What is the benefit or value you're creating for your business?

Food for Good is a powerful proof point of our corporate vision of Performance with Purpose. We empower employees to use their skills to make a difference, improving engagement and decreasing turnover. We are an R&D incubator for new technologies, such as low-cost refrigeration, and a learning lab for breakthrough innovation. We’ve built trust and equity with consumers who hear about and interact directly with our program. And we serve as ambassadors with community and government leaders who are excited to see our commitment to partnership.

How are you leveraging internal resources (funds, time, knowledge, etc.) to support this initiative?

Internal support, at every level, has been critical to our success. We have a strong base of senior executive support that helps us secure and maintain funding for the initiative. This allows us to staff a small core team to manage the overall initiative. We have a cross-functional steering committee of mid-level executives that provide strategic guidance and serve as liaisons to subject matter experts throughout the organization. We partner with our internal employee affinity groups to recruit volunteers for “route rides,” where employees spend a day engaging with kids, serving meals, and building relationships in the community.

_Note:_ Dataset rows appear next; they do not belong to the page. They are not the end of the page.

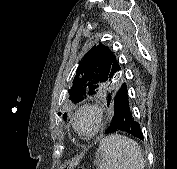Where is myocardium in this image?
<instances>
[{"mask_svg":"<svg viewBox=\"0 0 177 169\" xmlns=\"http://www.w3.org/2000/svg\"><path fill=\"white\" fill-rule=\"evenodd\" d=\"M83 114H90L93 118L94 126L90 132H83L78 125V120ZM102 121H103L102 110L96 105L86 103L76 110L72 119V125L79 136L88 139L93 137L100 130L102 126Z\"/></svg>","mask_w":177,"mask_h":169,"instance_id":"1","label":"myocardium"}]
</instances>
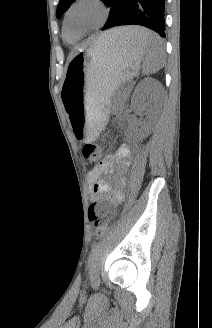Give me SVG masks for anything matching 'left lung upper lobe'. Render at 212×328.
Returning a JSON list of instances; mask_svg holds the SVG:
<instances>
[{
  "label": "left lung upper lobe",
  "mask_w": 212,
  "mask_h": 328,
  "mask_svg": "<svg viewBox=\"0 0 212 328\" xmlns=\"http://www.w3.org/2000/svg\"><path fill=\"white\" fill-rule=\"evenodd\" d=\"M74 1L75 0H60L56 11V17L59 18ZM102 1L105 2L106 0Z\"/></svg>",
  "instance_id": "left-lung-upper-lobe-1"
}]
</instances>
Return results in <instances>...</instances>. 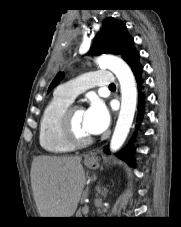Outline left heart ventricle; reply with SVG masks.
<instances>
[{"label":"left heart ventricle","mask_w":181,"mask_h":227,"mask_svg":"<svg viewBox=\"0 0 181 227\" xmlns=\"http://www.w3.org/2000/svg\"><path fill=\"white\" fill-rule=\"evenodd\" d=\"M85 112L84 110H76L73 114V124L75 131L80 136H91L89 131L85 127V121H84Z\"/></svg>","instance_id":"left-heart-ventricle-1"}]
</instances>
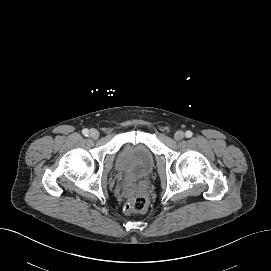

Expand on your answer, explaining the long-term funding and support plan.

Our long-term plan is to fund our own growth and expansion through the revenues generated by our social business operations. For example, for our flagship summer meal program, we receive payment for each meal that we deliver. Leveraging these resources, we reached operational break-even, where we are able to cover the direct costs of operating our summer program, in year 3. By expanding into related year-round business models and increasing our scale, we expect to be able to cover our full costs (including “headquarters” staff) in the next 3 years. In the meantime, we receive annual funding and headcount from our business units through our annual operating plan budgeting process.

Tell us about your partnerships across your company and externally that are key to your project's success.

Our most critical external partnerships are with non-profit organizations that administer the summer meal program. These community groups have deep existing relationships in the neighborhoods that we serve and help identify locations where there are kids in need, find and mobilize neighborhood advocates to get the word out, and work with AmeriCorps to provide physical activities to the kids. These efforts perfectly complement the mobile meal delivery that we provide.

What internal support have you gotten for your project? What kind of push-back have you received?

Food for Good is closely aligned with our corporate vision of Performance with Purpose. We have received critical internal support at every level, from front-line volunteers to mid-level strategic advisors and senior executive support that include our CEO and head of R&D. Internal debate has been centered on how close (or far) our business models should be from our core competencies and brands and how quickly we are able to achieve scale and financial sustainability.